Survivors, families of victims, rescuers, the royal family and ministers were to attend a ceremony in the Spektrum concert hall in Oslo, bringing together many of the country's top performers, including the 1980s pop band A-ha, which has got back together specially for the occasion.
Between passages of music, Norwegian actors will read out loud the names of the 77 victims, mostly young people, who perished in the attacks perpetrated by Anders Behring Breivik on July 22.
The ceremony, which begins at 3:00 pm (1300 GMT) will be directed by Haddy N'jie, born of a Gambian father and Norwegian mother, thereby representing the mixed-race society explicitly rejected by the killer.
The 32-year-old rightwing extremist set out his hatred of Islam and Norway's tolerance of multiculturalism in a 1,500 page document posted on the Internet before detonating a bomb in central Oslo and going on the rampage on the island of Utoeya, where the ruling labour party was holding a summer youth camp.
King Harald and Prime Minister Jens Stoltenberg are also to give speeches before an audience which will include several foreign dignitaries, notably the presidents of Iceland and Finland, Olafur Ragnar Grimsson and Tarja Halonen, all the Prime Ministers of the Nordic countries, crown princess Victoria of Sweden and prince Fredrik of Denmark.

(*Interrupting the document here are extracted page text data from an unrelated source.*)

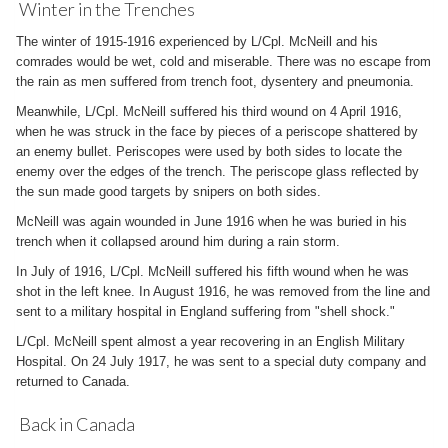
Winter in the Trenches
The winter of 1915-1916 experienced by L/Cpl. McNeill and his
comrades would be wet, cold and miserable. There was no escape from
the rain as men suffered from trench foot, dysentery and pneumonia.
Meanwhile, L/Cpl. McNeill suffered his third wound on 4 April 1916,
when he was struck in the face by pieces of a periscope shattered by
an enemy bullet. Periscopes were used by both sides to locate the
enemy over the edges of the trench. The periscope glass reflected by
the sun made good targets by snipers on both sides.
McNeill was again wounded in June 1916 when he was buried in his
trench when it collapsed around him during a rain storm.
In July of 1916, L/Cpl. McNeill suffered his fifth wound when he was
shot in the left knee. In August 1916, he was removed from the line and
sent to a military hospital in England suffering from "shell shock."
L/Cpl. McNeill spent almost a year recovering in an English Military
Hospital. On 24 July 1917, he was sent to a special duty company and
returned to Canada.
Back in Canada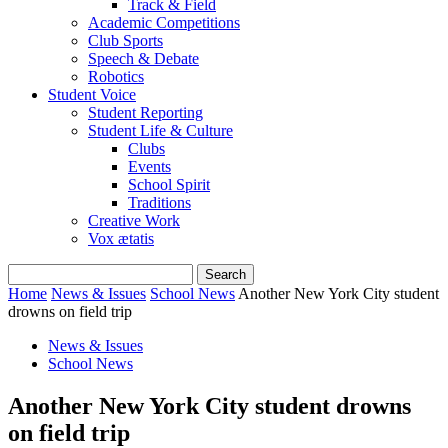
Track & Field
Academic Competitions
Club Sports
Speech & Debate
Robotics
Student Voice
Student Reporting
Student Life & Culture
Clubs
Events
School Spirit
Traditions
Creative Work
Vox ætatis
Home
News & Issues
School News
Another New York City student
drowns on field trip
News & Issues
School News
Another New York City student drowns
on field trip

On Saturday survivors from the youth camp made a difficult, first return to Utoeya, where 69 of their friends were gunned down in cold blood in the hopes of finding some closure to their ordeal.

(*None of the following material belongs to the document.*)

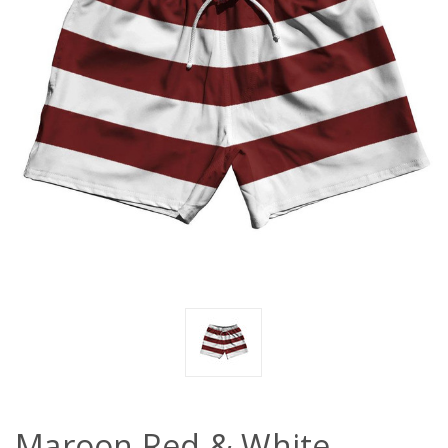
Maroon Red & White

The day before, relatives of the dead were given their opportunity to visit the island, 40 kilometers (25 miles) northwest of Oslo, where their loved ones spent their last moments alive.
As around 500 relatives made their pilgrimage on Friday, Behring Breivik made a new appearance in court, when a judge ordered him to be kept in solitary confinement for another month in the maximum security jail near Oslo where he is being held.
The gunman, who has confessed to the killings but insisted they were "cruel" but "necessary", protested at the judge's decision as "sadistic torture".